Navigating the Desire for Spontaneous Intimacy While Pursuing a Meaningful Relationship
Being a homosexual male in my late 40s, I’ve spent many, mostly enjoyable years engaging in casual sex with other men from my teenage years. In my 30s, I had a committed partnership which continued for a significant period, but I never felt completely content, in that I felt neither loved or sexually nourished. Truthfully, my constant desire has been for casual sex. Whenever I begin to date a potential partner, once the newness fades, an impulse arises to have sex with other men again.
Reflecting on the Possibility of Exclusive Commitment
I am now wondering whether it's possible for me to maintain a monogamous relationship. I understand that many homosexual males engage in non-monogamous arrangements, yet from my observations, they appear demanding, frequently causing lots of pain and jealousy for everyone involved. In many ways, I want a partner to love me while letting me pursue other intimacies, however I fear the psychological toll this might create. Is it best to keep having casual sex and acknowledge that a long-term relationship may be unattainable? I feel a bit lost.

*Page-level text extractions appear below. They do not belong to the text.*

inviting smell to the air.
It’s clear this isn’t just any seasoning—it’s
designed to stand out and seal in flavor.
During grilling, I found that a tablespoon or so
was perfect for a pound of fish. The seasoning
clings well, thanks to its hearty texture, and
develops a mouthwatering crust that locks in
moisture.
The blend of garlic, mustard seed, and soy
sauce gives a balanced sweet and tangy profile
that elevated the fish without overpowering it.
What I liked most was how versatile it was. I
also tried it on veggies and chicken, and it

Every person’s intimate path fluctuates. Try not to think about what you require in partnerships or your ability to tolerate various forms of sexual unions as fixed. What you need as you are experiencing them now may well change down the road; eventually you might become more decisive and discover greater understanding and a suitable route … or perhaps not. One day you might meet a person offering a transformative opportunity to you through mirroring your desires in a holistic fashion … and at another point you may choose that casual connections are best for you. Worrying about what lies ahead and engaging in endless speculation is merely rooted in fear and a waste of your efforts. Try to be present with your partners, and see the worth of each person you connect with intimately an intimate bond. If and when you are ever ready to deepen true intimacy with one partner, you will know.
- Pamela Stephenson Connolly is a American psychotherapist focusing on addressing sexual disorders.